Fabrega: When we write, we both order vegan burritos from Border Burritos.
Torres: I kid you not, I order there four times a week. Oh yeah, big fan. I’ve only ever had one thing there, which is the vegan burrito.
Fabrega: One time I tried the nachos and I was pleasantly surprised they could they do a vegan version. But you really go there for the vegan burrito.
Torres: They know me so well that one time, when I moved and ordered my same burrito to a different apartment, they called and were like, “Hi Julio, just making sure that you didn’t put in the wrong address.”
Let’s talk about your show at the Bell House over the summer, “Ana Fabrega & Julio Torres: An Hour of Your Time.”
Fabrega: Yeah, we each did 30 minutes.
Torres: I was aching to perform some stand-up and have some new ideas out there. Maybe
we’ll do more.
Fabrega: To be quite honest, the impetus for the show was that I wanted to pitch something and as part of my pitch I want to include some stand-up. So I wanted to record a half hour set because I hadn’t done that.
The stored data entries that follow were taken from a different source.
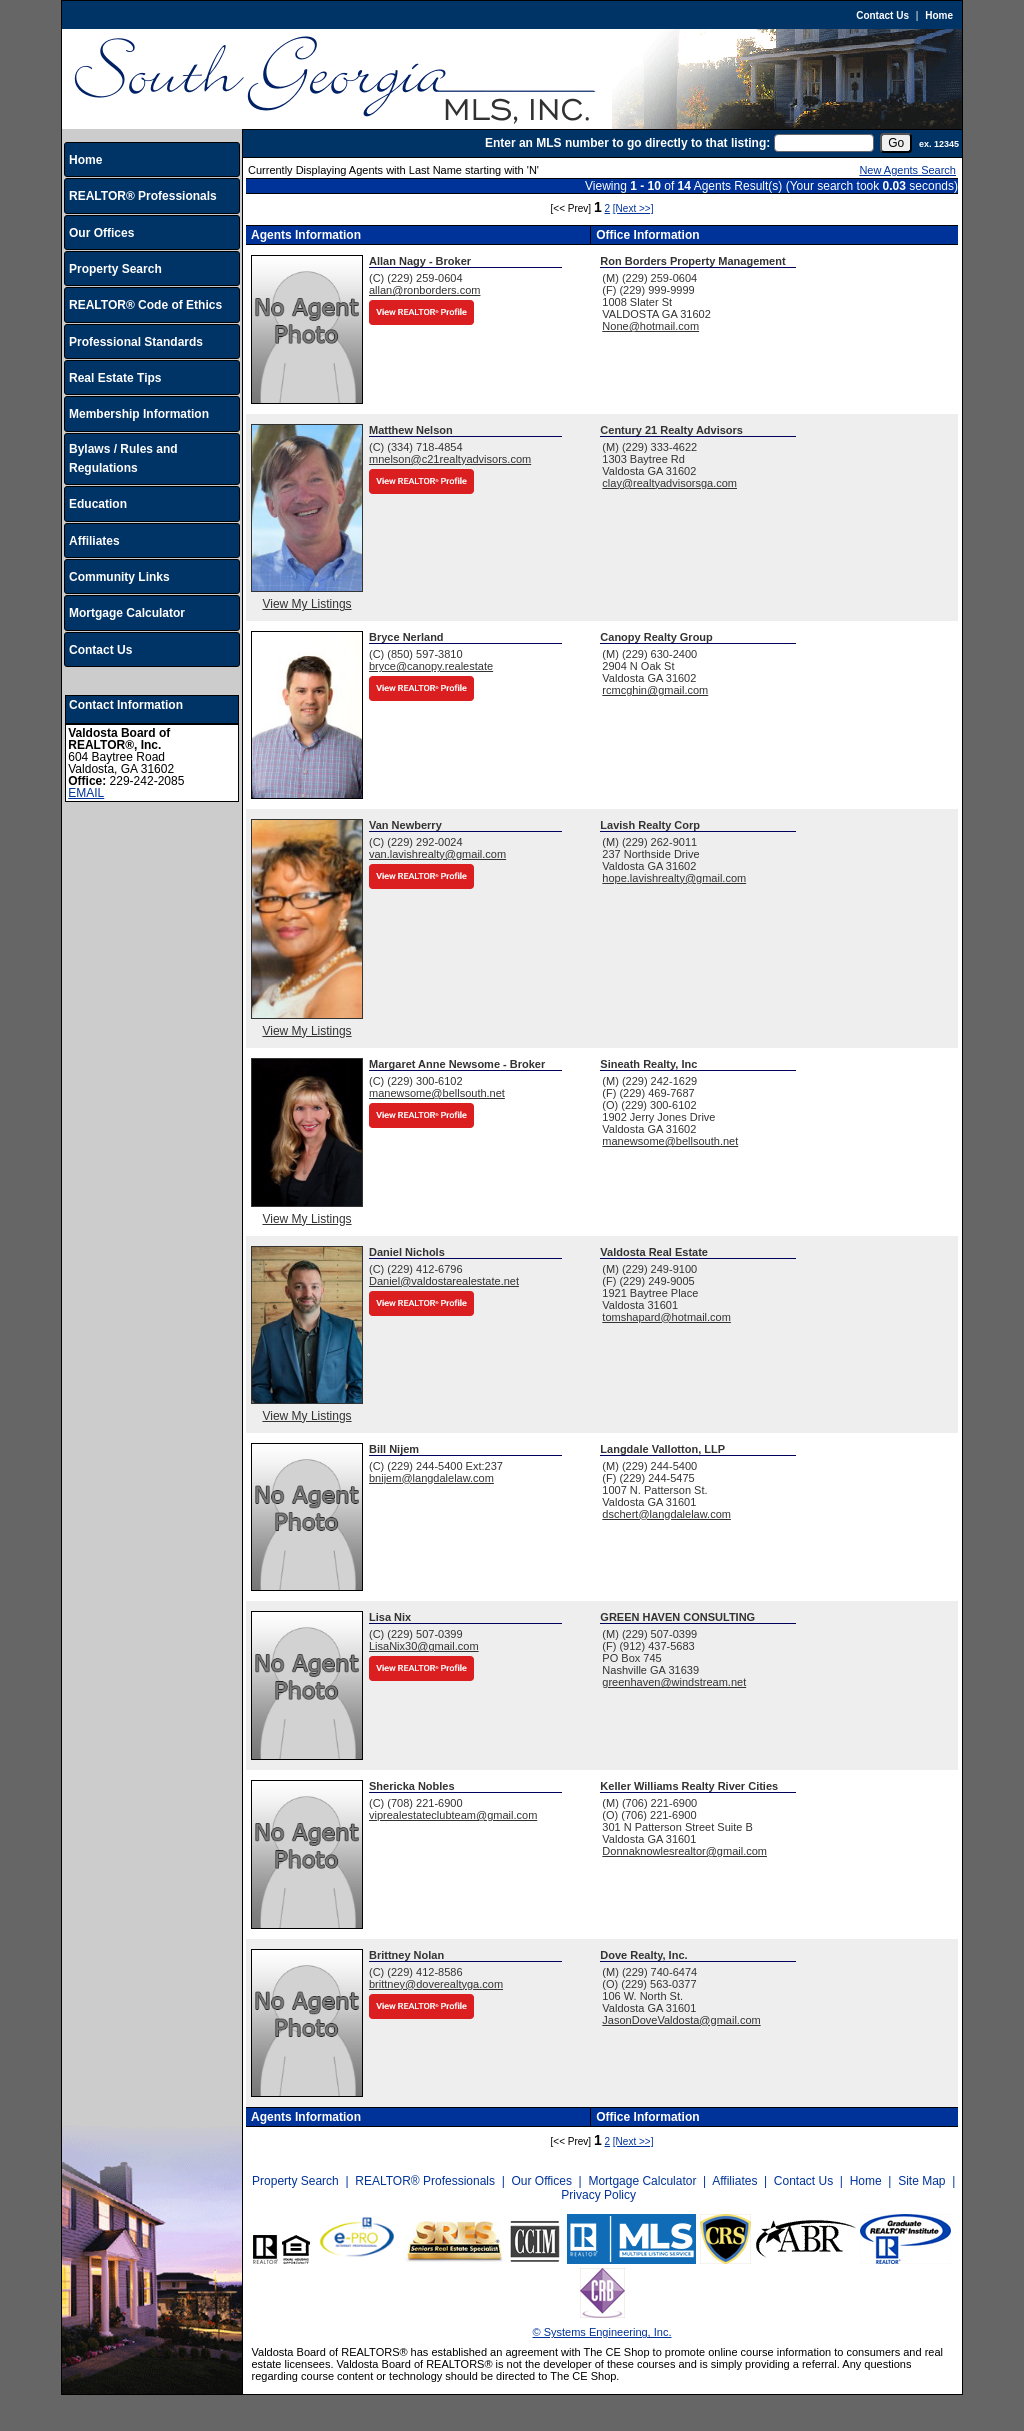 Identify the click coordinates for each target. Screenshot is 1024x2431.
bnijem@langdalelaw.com (431, 1478)
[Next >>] (633, 208)
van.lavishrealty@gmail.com (437, 854)
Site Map (921, 2181)
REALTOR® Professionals (143, 196)
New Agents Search (907, 170)
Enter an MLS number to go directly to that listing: (627, 143)
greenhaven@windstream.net (674, 1682)
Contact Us (882, 15)
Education (98, 504)
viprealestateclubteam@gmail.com (453, 1815)
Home (939, 15)
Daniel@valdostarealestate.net (444, 1281)
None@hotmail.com (650, 326)
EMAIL (86, 793)
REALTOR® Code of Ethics (145, 305)
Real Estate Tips (115, 378)
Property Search (115, 269)
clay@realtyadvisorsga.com (669, 483)
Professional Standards (136, 342)
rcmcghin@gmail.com (655, 690)
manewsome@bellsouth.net (437, 1093)
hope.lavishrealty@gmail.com (674, 878)
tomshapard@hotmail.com (666, 1317)
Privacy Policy (598, 2195)
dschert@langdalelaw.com (666, 1514)
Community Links (119, 577)
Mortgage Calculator (127, 613)
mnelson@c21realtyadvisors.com (450, 459)
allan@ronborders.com (424, 290)
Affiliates (94, 541)
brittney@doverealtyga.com (436, 1984)
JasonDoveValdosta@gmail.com (681, 2020)
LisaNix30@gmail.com (424, 1646)
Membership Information (139, 414)
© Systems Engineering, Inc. (602, 2332)
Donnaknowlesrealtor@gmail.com (684, 1851)
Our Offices (101, 233)
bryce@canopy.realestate (431, 666) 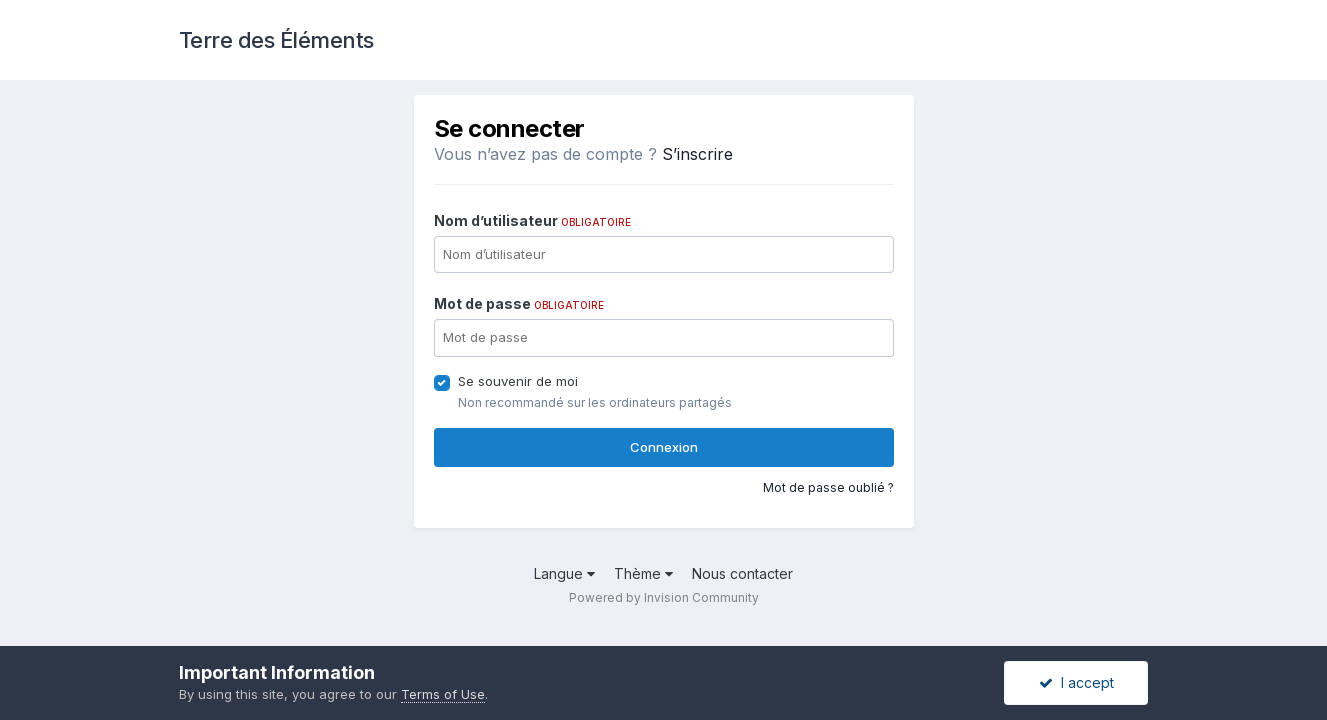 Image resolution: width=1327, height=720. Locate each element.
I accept (1076, 682)
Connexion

And then I was like, “Oh Julio, do you want to do this show with me?” Then we find out that Greta Titelman, who plays Ambassador Melanie Gibbons in our
show was going to be in town, so we had her open both shows.
Are both of you working on Julio’s A24 movie?
Fabrega: No, that’s Julio’s movie.
Torres: But Ana gave me notes! I don’t know when it comes out because I’m not done editing it, so it definitely won’t come out this year.
Is there anything you can say about it?
Torres: I really like it! Tilda Swinton’s in it, she’s fantastic. I don’t have a title yet. Like “Los Espookys,” it’ll come when you least expect it.
Ana, you’ve said Jigsaw from the “Saw” movies is a queer icon, but you haven’t said why.
Torres: [Laughs] The interviewer didn’t ask why? They were like, “Okay, next question.”
Fabrega: First of all, Jigsaw is very campy. Coming out as a little doll on a tricycle is very campy.
Torres: It’s a very Katy Perry thing to do. [Both laugh.]
Fabrega: He marches to the beat of his own drum. He does his own thing. He comes up with these elaborate ways for people to kill themselves. It’s very camp. It’s theatrical.
So if someone asked you to make the next “Saw” movie, would you do it?
Torres: Oh, that’s fun.
Fabrega: Yeah, that would be more up my alley than a Marvel movie.